Two years ago, the balance of power shifted in Santa Rosa politics. Now a fierce battle is under way to try to shift it back.
In 2008, after decades of control by largely pro-development City Council majorities, candidates focused on environmental and quality-of-life issues took the helm of the city.
Now, on the heels of two years of deep budget cuts and even deeper council divisions, the question that only voters can answer is whether the new majority can hold onto its gains in the face of a trio of pro-business candidates determined to retake the lost ground.
"This is a philosophical fight over the direction of a community," said local political analyst Brian Sobel. "I think it mirrors what is going on in a number of other races."
With campaign literature clogging mailboxes and disclosure reports revealing the people and money backing the candidates, the battle lines in the seven-way contest are becoming clearer by the day.
"One side says you embrace business, and through business you create jobs and bring money into the community. And the other side says being careful and protecting the environment and being cautious is more sustainable in the long term," Sobel said.
In 2008, an alliance of local labor and environmental groups and a base energized by an historic national election helped the more liberal candidates build on prior gains to win their first-ever majority on the council.
Gary Wysocky and Marsha vas Dupre joined Susan Gorin and Veronica Jacobi to form a 4-3 majority that often clashed with John Sawyer, Jane Bender and Ernesto Olivares. Now, Gorin and Jacobi are seeking re-election, and Bender's retirement is leaving a third seat up for grabs.
Gorin, Jacobi and retired teacher Larry Haenel, whose views place him firmly in the Gorin-Jacobi camp, are digging deep to preserve their hard-won gains.
They've won endorsements from a large number of groups with significant sway in liberal Sonoma County, including the Sierra Club, Sonoma County Conservation Action and Concerned Citizens for Santa Rosa.
Meanwhile, a variety of business, development and public employee organizations are rallying around a slate of three candidates working with veteran political consultant Herb Williams to regain power and alter the leadership in what they say is a city adrift.
The signs for Scott Bartley, Jake Ours and Juan Hernandez succinctly sum up their campaign message with the slogan "Want jobs?"
The trio and their backers are sharply criticizing Gorin's leadership and Jacobi's grasp of economics as they focus on a campaign emphasizing economic development, job creation and changing the atmosphere at City Hall.
They claim the current council majority has turned away projects such as Lowe's Home Improvement that would have generated jobs for residents and tax revenue for the city.
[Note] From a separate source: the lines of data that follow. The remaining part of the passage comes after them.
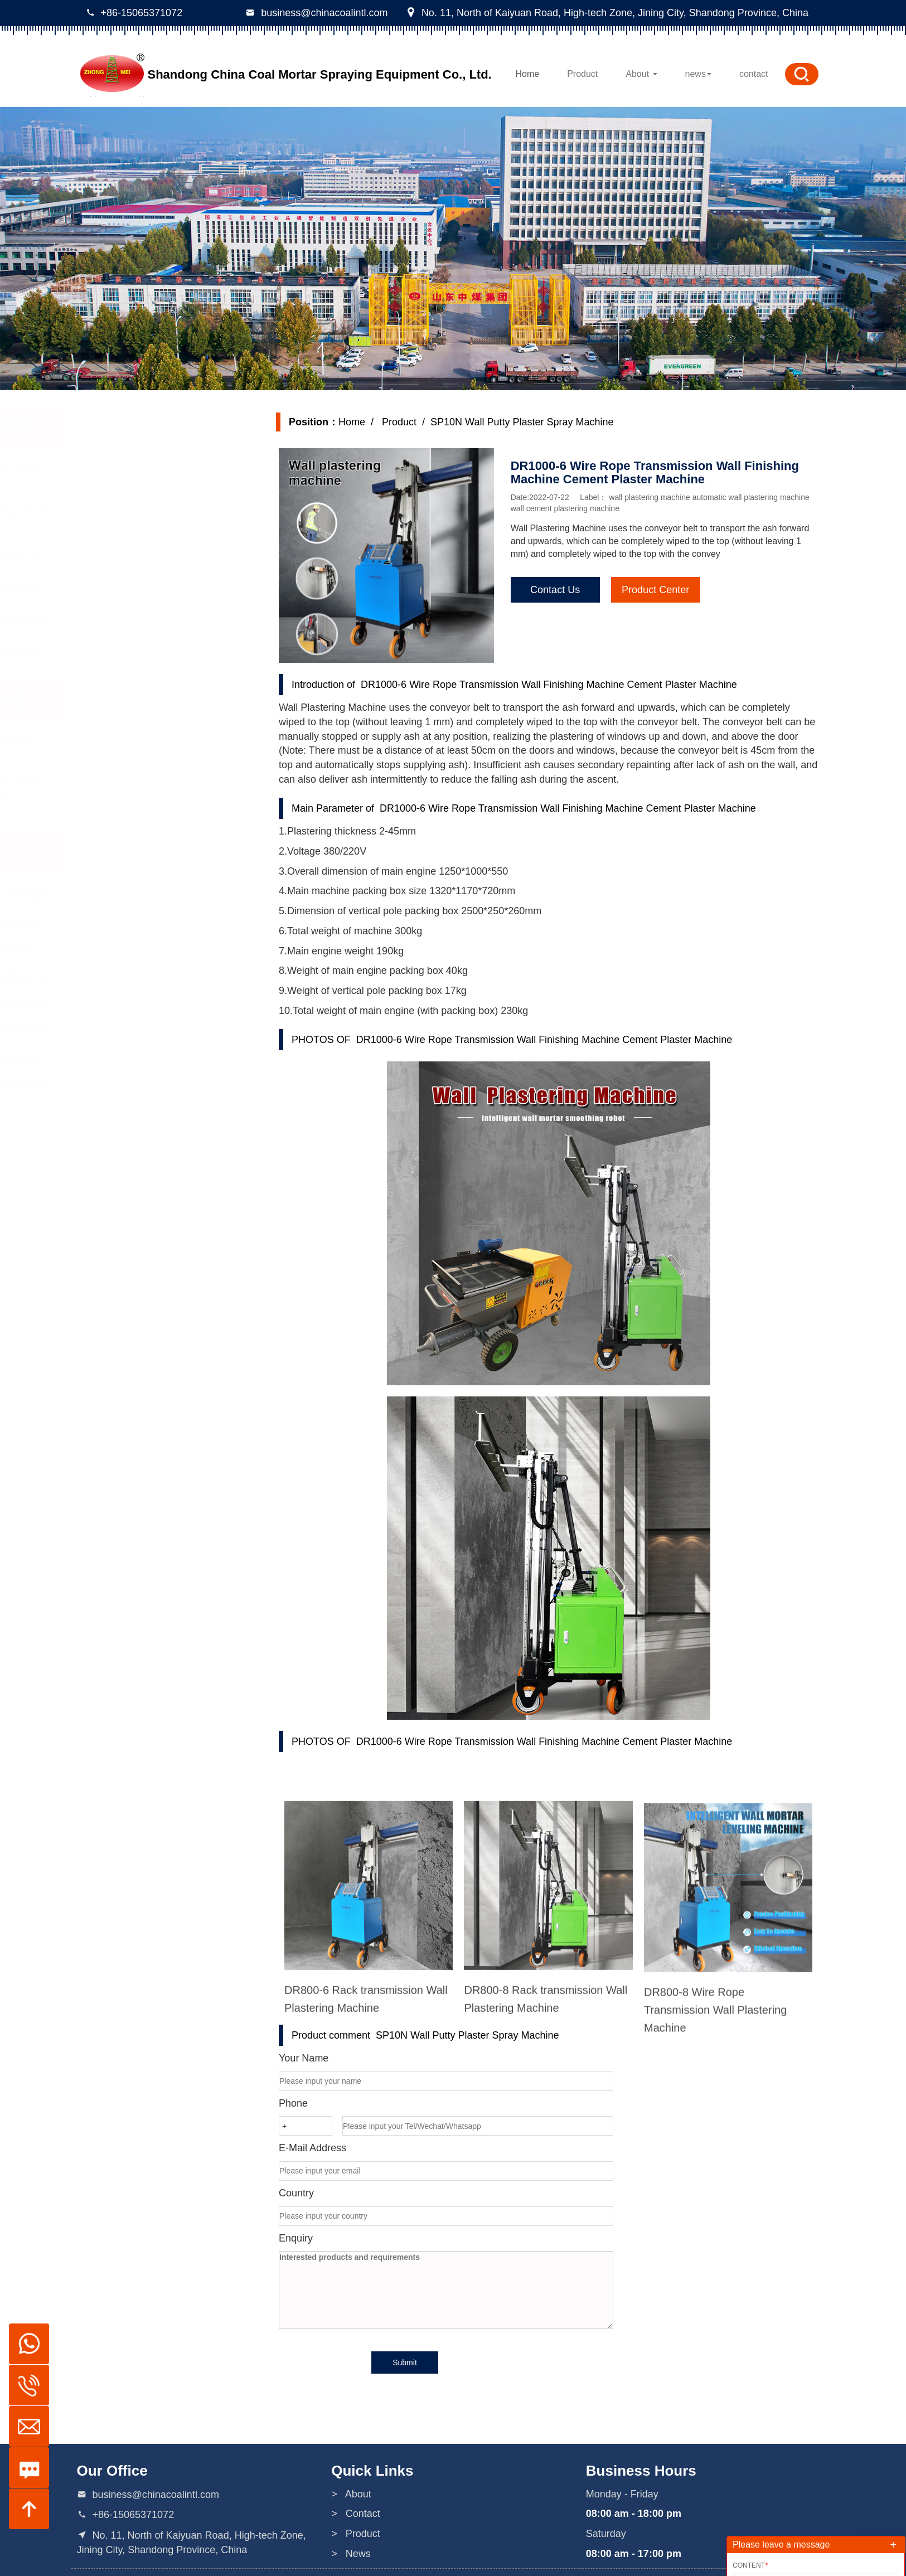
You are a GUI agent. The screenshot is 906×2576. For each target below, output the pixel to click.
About (641, 74)
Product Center (658, 589)
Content (750, 2565)
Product (582, 74)
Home (527, 74)
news (698, 74)
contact (753, 74)
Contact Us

The council "rhetoric" of preferring "high-paying, green jobs" shows how out of touch some council members are, said Bartley, an architect.
"A vital society needs a complete spectrum of jobs," Bartley said.
To that end, the trio claim they are better suited to attract new businesses to the community. Bartley and Hernandez, owner of a small computer business, note that they have experience running businesses and managing employees, experience the incumbents lack.
They say that as council members they would attend trade shows to help bolster efforts by staff to recruit new businesses and send the message that Santa Rosa is "open for business."
"That's a big thing in the perception of how friendly the city is," said Ours, the former chairman of the Santa Rosa Redevelopment Agency board of directors.
Gorin said the argument that the city should be approving big stores for the jobs and sales tax revenue they create shows the hollowness of the slate's platform. The "big-box slate," as she calls them, ignores the damage Lowe's would have done to local businesses, the gridlock it would have created on Santa Rosa Avenue and how little additional tax revenue would have been generated.
She said that's because the development interests behind "the slate" are eager to return to the days when sprawl was the name of the game and neighbors' concerns took a back seat to business interests.
"They really want to go back to the past," Gorin said.
What they are offering is a "quick fix" that might be attractive to people who are suffering from job losses and foreclosure. When times are tough, it is easy for people to promise they can do a better job, she said. But creating living-wage jobs is tough work requiring long-range vision, which she said she has shown in projects such as the filling vacant commercial space and redeveloping the former AT&T building downtown.